• [What is expected] Every line of the data below needs to be reproduced exactly.

________________________

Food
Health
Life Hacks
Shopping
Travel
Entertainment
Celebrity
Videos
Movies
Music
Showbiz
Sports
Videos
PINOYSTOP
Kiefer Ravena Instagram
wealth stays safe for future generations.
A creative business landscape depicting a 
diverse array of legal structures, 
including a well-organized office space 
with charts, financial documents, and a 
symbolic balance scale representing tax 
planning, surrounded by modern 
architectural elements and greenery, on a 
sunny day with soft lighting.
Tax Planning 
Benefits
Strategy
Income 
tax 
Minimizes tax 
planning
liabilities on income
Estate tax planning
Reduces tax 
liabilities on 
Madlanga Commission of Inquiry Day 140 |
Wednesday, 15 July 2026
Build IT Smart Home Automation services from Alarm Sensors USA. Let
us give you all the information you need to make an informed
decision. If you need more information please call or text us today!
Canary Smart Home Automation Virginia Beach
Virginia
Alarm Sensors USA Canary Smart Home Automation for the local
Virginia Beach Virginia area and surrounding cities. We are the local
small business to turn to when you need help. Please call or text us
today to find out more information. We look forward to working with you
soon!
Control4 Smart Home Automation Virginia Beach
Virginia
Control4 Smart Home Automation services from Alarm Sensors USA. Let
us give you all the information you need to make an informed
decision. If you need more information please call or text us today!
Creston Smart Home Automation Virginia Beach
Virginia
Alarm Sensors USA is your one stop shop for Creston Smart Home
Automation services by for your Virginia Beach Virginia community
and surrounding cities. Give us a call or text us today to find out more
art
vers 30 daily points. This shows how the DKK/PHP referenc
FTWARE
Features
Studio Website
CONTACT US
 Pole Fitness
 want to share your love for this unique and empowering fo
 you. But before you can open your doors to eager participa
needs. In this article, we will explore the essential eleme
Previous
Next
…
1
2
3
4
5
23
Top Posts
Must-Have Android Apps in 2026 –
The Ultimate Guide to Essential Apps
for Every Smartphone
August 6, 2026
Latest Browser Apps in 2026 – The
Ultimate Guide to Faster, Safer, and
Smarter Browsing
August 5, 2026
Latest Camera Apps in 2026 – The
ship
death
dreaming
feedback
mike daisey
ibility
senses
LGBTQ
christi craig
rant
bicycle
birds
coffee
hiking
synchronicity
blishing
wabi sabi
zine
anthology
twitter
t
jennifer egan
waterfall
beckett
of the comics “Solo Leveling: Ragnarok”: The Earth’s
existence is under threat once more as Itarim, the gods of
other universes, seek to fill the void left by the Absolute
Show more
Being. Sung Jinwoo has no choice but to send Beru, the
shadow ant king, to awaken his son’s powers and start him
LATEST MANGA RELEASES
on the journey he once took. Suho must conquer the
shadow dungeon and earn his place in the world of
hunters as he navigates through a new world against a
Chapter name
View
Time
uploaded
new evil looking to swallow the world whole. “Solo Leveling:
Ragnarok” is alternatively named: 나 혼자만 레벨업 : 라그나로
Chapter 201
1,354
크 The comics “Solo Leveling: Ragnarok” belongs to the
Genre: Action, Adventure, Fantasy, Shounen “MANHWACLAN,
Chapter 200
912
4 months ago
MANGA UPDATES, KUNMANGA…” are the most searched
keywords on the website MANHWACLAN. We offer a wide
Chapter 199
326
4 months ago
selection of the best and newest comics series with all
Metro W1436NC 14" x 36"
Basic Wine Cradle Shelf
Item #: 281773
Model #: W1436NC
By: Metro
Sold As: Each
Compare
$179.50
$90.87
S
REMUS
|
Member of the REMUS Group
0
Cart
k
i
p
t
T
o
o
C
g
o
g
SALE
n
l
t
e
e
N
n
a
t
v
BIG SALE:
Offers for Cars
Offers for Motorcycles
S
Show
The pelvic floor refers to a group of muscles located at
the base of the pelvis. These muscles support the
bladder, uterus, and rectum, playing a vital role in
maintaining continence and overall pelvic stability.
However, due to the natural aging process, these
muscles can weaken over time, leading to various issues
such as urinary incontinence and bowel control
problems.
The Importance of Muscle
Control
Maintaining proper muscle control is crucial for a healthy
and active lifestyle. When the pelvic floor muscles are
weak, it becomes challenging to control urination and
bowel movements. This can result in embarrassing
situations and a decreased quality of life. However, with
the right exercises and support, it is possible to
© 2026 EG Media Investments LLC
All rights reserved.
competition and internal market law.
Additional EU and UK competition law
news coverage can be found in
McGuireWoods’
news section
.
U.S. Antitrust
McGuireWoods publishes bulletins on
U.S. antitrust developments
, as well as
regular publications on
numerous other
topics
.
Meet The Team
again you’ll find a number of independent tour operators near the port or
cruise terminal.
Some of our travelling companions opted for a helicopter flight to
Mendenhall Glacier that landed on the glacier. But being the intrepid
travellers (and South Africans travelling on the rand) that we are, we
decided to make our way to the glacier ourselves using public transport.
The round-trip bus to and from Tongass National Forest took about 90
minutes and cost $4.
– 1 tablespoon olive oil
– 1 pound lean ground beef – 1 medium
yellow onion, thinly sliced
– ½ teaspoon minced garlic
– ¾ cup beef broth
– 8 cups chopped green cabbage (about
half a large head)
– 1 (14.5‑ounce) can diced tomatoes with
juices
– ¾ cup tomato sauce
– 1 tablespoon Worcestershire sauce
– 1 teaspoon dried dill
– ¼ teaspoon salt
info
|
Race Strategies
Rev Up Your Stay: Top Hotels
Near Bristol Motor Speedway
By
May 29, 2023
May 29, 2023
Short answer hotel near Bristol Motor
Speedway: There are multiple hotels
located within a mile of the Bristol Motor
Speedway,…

________________________

• [Answer to this problem]
Food
Health
Life Hacks
Shopping
Travel
Entertainment
Celebrity
Videos
Movies
Music
Showbiz
Sports
Videos
PINOYSTOP
Kiefer Ravena Instagram
wealth stays safe for future generations.
A creative business landscape depicting a 
diverse array of legal structures, 
including a well-organized office space 
with charts, financial documents, and a 
symbolic balance scale representing tax 
planning, surrounded by modern 
architectural elements and greenery, on a 
sunny day with soft lighting.
Tax Planning 
Benefits
Strategy
Income 
tax 
Minimizes tax 
planning
liabilities on income
Estate tax planning
Reduces tax 
liabilities on 
Madlanga Commission of Inquiry Day 140 |
Wednesday, 15 July 2026
Build IT Smart Home Automation services from Alarm Sensors USA. Let
us give you all the information you need to make an informed
decision. If you need more information please call or text us today!
Canary Smart Home Automation Virginia Beach
Virginia
Alarm Sensors USA Canary Smart Home Automation for the local
Virginia Beach Virginia area and surrounding cities. We are the local
small business to turn to when you need help. Please call or text us
today to find out more information. We look forward to working with you
soon!
Control4 Smart Home Automation Virginia Beach
Virginia
Control4 Smart Home Automation services from Alarm Sensors USA. Let
us give you all the information you need to make an informed
decision. If you need more information please call or text us today!
Creston Smart Home Automation Virginia Beach
Virginia
Alarm Sensors USA is your one stop shop for Creston Smart Home
Automation services by for your Virginia Beach Virginia community
and surrounding cities. Give us a call or text us today to find out more
art
vers 30 daily points. This shows how the DKK/PHP referenc
FTWARE
Features
Studio Website
CONTACT US
 Pole Fitness
 want to share your love for this unique and empowering fo
 you. But before you can open your doors to eager participa
needs. In this article, we will explore the essential eleme
Previous
Next
…
1
2
3
4
5
23
Top Posts
Must-Have Android Apps in 2026 –
The Ultimate Guide to Essential Apps
for Every Smartphone
August 6, 2026
Latest Browser Apps in 2026 – The
Ultimate Guide to Faster, Safer, and
Smarter Browsing
August 5, 2026
Latest Camera Apps in 2026 – The
ship
death
dreaming
feedback
mike daisey
ibility
senses
LGBTQ
christi craig
rant
bicycle
birds
coffee
hiking
synchronicity
blishing
wabi sabi
zine
anthology
twitter
t
jennifer egan
waterfall
beckett
of the comics “Solo Leveling: Ragnarok”: The Earth’s
existence is under threat once more as Itarim, the gods of
other universes, seek to fill the void left by the Absolute
Show more
Being. Sung Jinwoo has no choice but to send Beru, the
shadow ant king, to awaken his son’s powers and start him
LATEST MANGA RELEASES
on the journey he once took. Suho must conquer the
shadow dungeon and earn his place in the world of
hunters as he navigates through a new world against a
Chapter name
View
Time
uploaded
new evil looking to swallow the world whole. “Solo Leveling:
Ragnarok” is alternatively named: 나 혼자만 레벨업 : 라그나로
Chapter 201
1,354
크 The comics “Solo Leveling: Ragnarok” belongs to the
Genre: Action, Adventure, Fantasy, Shounen “MANHWACLAN,
Chapter 200
912
4 months ago
MANGA UPDATES, KUNMANGA…” are the most searched
keywords on the website MANHWACLAN. We offer a wide
Chapter 199
326
4 months ago
selection of the best and newest comics series with all
Metro W1436NC 14" x 36"
Basic Wine Cradle Shelf
Item #: 281773
Model #: W1436NC
By: Metro
Sold As: Each
Compare
$179.50
$90.87
S
REMUS
|
Member of the REMUS Group
0
Cart
k
i
p
t
T
o
o
C
g
o
g
SALE
n
l
t
e
e
N
n
a
t
v
BIG SALE:
Offers for Cars
Offers for Motorcycles
S
Show
The pelvic floor refers to a group of muscles located at
the base of the pelvis. These muscles support the
bladder, uterus, and rectum, playing a vital role in
maintaining continence and overall pelvic stability.
However, due to the natural aging process, these
muscles can weaken over time, leading to various issues
such as urinary incontinence and bowel control
problems.
The Importance of Muscle
Control
Maintaining proper muscle control is crucial for a healthy
and active lifestyle. When the pelvic floor muscles are
weak, it becomes challenging to control urination and
bowel movements. This can result in embarrassing
situations and a decreased quality of life. However, with
the right exercises and support, it is possible to
© 2026 EG Media Investments LLC
All rights reserved.
competition and internal market law.
Additional EU and UK competition law
news coverage can be found in
McGuireWoods’
news section
.
U.S. Antitrust
McGuireWoods publishes bulletins on
U.S. antitrust developments
, as well as
regular publications on
numerous other
topics
.
Meet The Team
again you’ll find a number of independent tour operators near the port or
cruise terminal.
Some of our travelling companions opted for a helicopter flight to
Mendenhall Glacier that landed on the glacier. But being the intrepid
travellers (and South Africans travelling on the rand) that we are, we
decided to make our way to the glacier ourselves using public transport.
The round-trip bus to and from Tongass National Forest took about 90
minutes and cost $4.
– 1 tablespoon olive oil
– 1 pound lean ground beef – 1 medium
yellow onion, thinly sliced
– ½ teaspoon minced garlic
– ¾ cup beef broth
– 8 cups chopped green cabbage (about
half a large head)
– 1 (14.5‑ounce) can diced tomatoes with
juices
– ¾ cup tomato sauce
– 1 tablespoon Worcestershire sauce
– 1 teaspoon dried dill
– ¼ teaspoon salt
info
|
Race Strategies
Rev Up Your Stay: Top Hotels
Near Bristol Motor Speedway
By
May 29, 2023
May 29, 2023
Short answer hotel near Bristol Motor
Speedway: There are multiple hotels
located within a mile of the Bristol Motor
Speedway,…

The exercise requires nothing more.